Myth: Eating disorders aren’t serious illnesses.

Truth: Anorexia nervosa, bulimia nervosa, binge eating disorder and eating disorder not otherwise specified (EDNOS) are very real and very serious mental illnesses. Each disorder has clear diagnostic criteria in the Diagnostic and Statistical Manual, the go-to diagnostic reference for mental healthcare professionals. Another reason to take eating disorders seriously is that they can be deadly. Anorexia nervosa has the highest mortality rate of any psychiatric disorder. In fact, women ages 15 to 24 years of age who suffer from anorexia nervosa are 12 times more likely to die from the illness than any other cause of death.**

Myth: Eating disorders are just about food.

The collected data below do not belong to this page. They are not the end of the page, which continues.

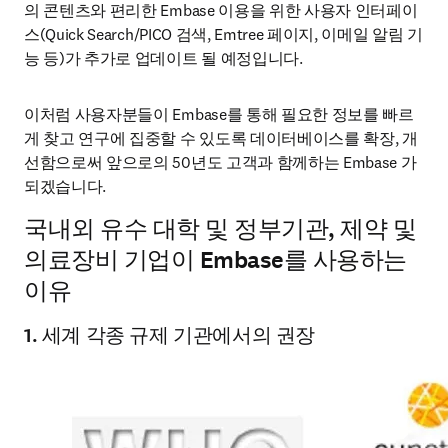
의 콘텐츠와 편리한 Embase 이용을 위한 사용자 인터페이
스(Quick Search/PICO 검색, Emtree 페이지, 이메일 알림 기
능 등)가 추가로 업데이트 될 예정입니다.
이처럼 사용자분들이 Embase를 통해 필요한 정보를 빠르
게 찾고 연구에 집중할 수 있도록 데이터베이스를 확장, 개
선함으로써 앞으로의 50년도 고객과 함께하는 Embase 가 
되겠습니다.
국내외 유수 대학 및 정부기관, 제약 및
의료장비 기업이 Embase를 사용하는
이유
1. 세계 각종 규제 기관에서의 권장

Truth: While eating disorders generally involve obsession with calories, weight or shape, these illnesses are rooted in biological, psychological and sociocultural aspects. Restriction, bingeing, purging or over-exercise behaviors usually signify an attempt to control something of substance in the individual’s life. Because friends and family mistakenly believe that eating disorders are just about food, they will often encourage their loved ones to “just eat more,” “just eat less,” or “just eat healthier” to be “cured” of this illness. In reality, eating disorders often require some combination of medical, psychiatric, therapeutic and dietary intervention to achieve full recovery.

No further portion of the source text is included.